Transcribed page contents:

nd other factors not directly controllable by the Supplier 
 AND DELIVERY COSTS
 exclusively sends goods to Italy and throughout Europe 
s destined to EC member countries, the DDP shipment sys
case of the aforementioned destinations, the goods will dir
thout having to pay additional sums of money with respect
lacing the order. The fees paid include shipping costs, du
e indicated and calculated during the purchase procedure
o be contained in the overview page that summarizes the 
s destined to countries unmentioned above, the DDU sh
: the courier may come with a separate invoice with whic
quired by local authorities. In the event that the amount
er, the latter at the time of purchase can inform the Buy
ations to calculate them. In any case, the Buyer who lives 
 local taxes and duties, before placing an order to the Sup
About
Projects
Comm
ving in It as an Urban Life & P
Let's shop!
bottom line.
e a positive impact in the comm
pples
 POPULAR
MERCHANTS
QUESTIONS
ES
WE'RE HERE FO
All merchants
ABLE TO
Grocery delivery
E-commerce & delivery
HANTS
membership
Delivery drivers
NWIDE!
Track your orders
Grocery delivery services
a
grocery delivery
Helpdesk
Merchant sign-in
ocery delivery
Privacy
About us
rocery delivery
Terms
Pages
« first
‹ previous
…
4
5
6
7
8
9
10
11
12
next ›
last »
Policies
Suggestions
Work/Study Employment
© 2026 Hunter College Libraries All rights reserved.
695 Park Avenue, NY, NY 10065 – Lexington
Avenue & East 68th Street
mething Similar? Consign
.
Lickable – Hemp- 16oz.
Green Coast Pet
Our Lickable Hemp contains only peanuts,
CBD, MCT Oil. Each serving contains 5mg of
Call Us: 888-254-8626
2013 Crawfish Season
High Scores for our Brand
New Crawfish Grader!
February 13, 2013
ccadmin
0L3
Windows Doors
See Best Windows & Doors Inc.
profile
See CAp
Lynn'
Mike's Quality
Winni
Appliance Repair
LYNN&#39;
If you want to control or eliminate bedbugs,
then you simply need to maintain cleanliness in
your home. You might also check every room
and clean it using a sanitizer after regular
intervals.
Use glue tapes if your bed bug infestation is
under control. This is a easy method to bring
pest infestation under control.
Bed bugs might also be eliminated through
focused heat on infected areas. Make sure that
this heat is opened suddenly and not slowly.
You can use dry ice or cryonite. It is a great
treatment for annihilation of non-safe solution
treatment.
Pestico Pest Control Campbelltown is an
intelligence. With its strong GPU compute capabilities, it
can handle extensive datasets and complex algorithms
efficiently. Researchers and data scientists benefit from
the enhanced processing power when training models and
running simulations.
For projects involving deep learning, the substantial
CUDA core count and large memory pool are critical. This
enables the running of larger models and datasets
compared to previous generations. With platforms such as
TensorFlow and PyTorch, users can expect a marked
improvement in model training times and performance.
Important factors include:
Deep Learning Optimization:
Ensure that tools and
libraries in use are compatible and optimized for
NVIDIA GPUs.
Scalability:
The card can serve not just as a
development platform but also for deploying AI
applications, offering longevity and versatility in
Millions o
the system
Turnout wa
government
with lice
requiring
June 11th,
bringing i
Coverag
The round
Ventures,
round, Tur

PROBLEM TO SOLVE
Nothing in the data above should change. Please copy it all.

WRITTEN ANSWER
nd other factors not directly controllable by the Supplier 
 AND DELIVERY COSTS
 exclusively sends goods to Italy and throughout Europe 
s destined to EC member countries, the DDP shipment sys
case of the aforementioned destinations, the goods will dir
thout having to pay additional sums of money with respect
lacing the order. The fees paid include shipping costs, du
e indicated and calculated during the purchase procedure
o be contained in the overview page that summarizes the 
s destined to countries unmentioned above, the DDU sh
: the courier may come with a separate invoice with whic
quired by local authorities. In the event that the amount
er, the latter at the time of purchase can inform the Buy
ations to calculate them. In any case, the Buyer who lives 
 local taxes and duties, before placing an order to the Sup
About
Projects
Comm
ving in It as an Urban Life & P
Let's shop!
bottom line.
e a positive impact in the comm
pples
 POPULAR
MERCHANTS
QUESTIONS
ES
WE'RE HERE FO
All merchants
ABLE TO
Grocery delivery
E-commerce & delivery
HANTS
membership
Delivery drivers
NWIDE!
Track your orders
Grocery delivery services
a
grocery delivery
Helpdesk
Merchant sign-in
ocery delivery
Privacy
About us
rocery delivery
Terms
Pages
« first
‹ previous
…
4
5
6
7
8
9
10
11
12
next ›
last »
Policies
Suggestions
Work/Study Employment
© 2026 Hunter College Libraries All rights reserved.
695 Park Avenue, NY, NY 10065 – Lexington
Avenue & East 68th Street
mething Similar? Consign
.
Lickable – Hemp- 16oz.
Green Coast Pet
Our Lickable Hemp contains only peanuts,
CBD, MCT Oil. Each serving contains 5mg of
Call Us: 888-254-8626
2013 Crawfish Season
High Scores for our Brand
New Crawfish Grader!
February 13, 2013
ccadmin
0L3
Windows Doors
See Best Windows & Doors Inc.
profile
See CAp
Lynn'
Mike's Quality
Winni
Appliance Repair
LYNN&#39;
If you want to control or eliminate bedbugs,
then you simply need to maintain cleanliness in
your home. You might also check every room
and clean it using a sanitizer after regular
intervals.
Use glue tapes if your bed bug infestation is
under control. This is a easy method to bring
pest infestation under control.
Bed bugs might also be eliminated through
focused heat on infected areas. Make sure that
this heat is opened suddenly and not slowly.
You can use dry ice or cryonite. It is a great
treatment for annihilation of non-safe solution
treatment.
Pestico Pest Control Campbelltown is an
intelligence. With its strong GPU compute capabilities, it
can handle extensive datasets and complex algorithms
efficiently. Researchers and data scientists benefit from
the enhanced processing power when training models and
running simulations.
For projects involving deep learning, the substantial
CUDA core count and large memory pool are critical. This
enables the running of larger models and datasets
compared to previous generations. With platforms such as
TensorFlow and PyTorch, users can expect a marked
improvement in model training times and performance.
Important factors include:
Deep Learning Optimization:
Ensure that tools and
libraries in use are compatible and optimized for
NVIDIA GPUs.
Scalability:
The card can serve not just as a
development platform but also for deploying AI
applications, offering longevity and versatility in
Millions o
the system
Turnout wa
government
with lice
requiring
June 11th,
bringing i
Coverag
The round
Ventures,
round, Tur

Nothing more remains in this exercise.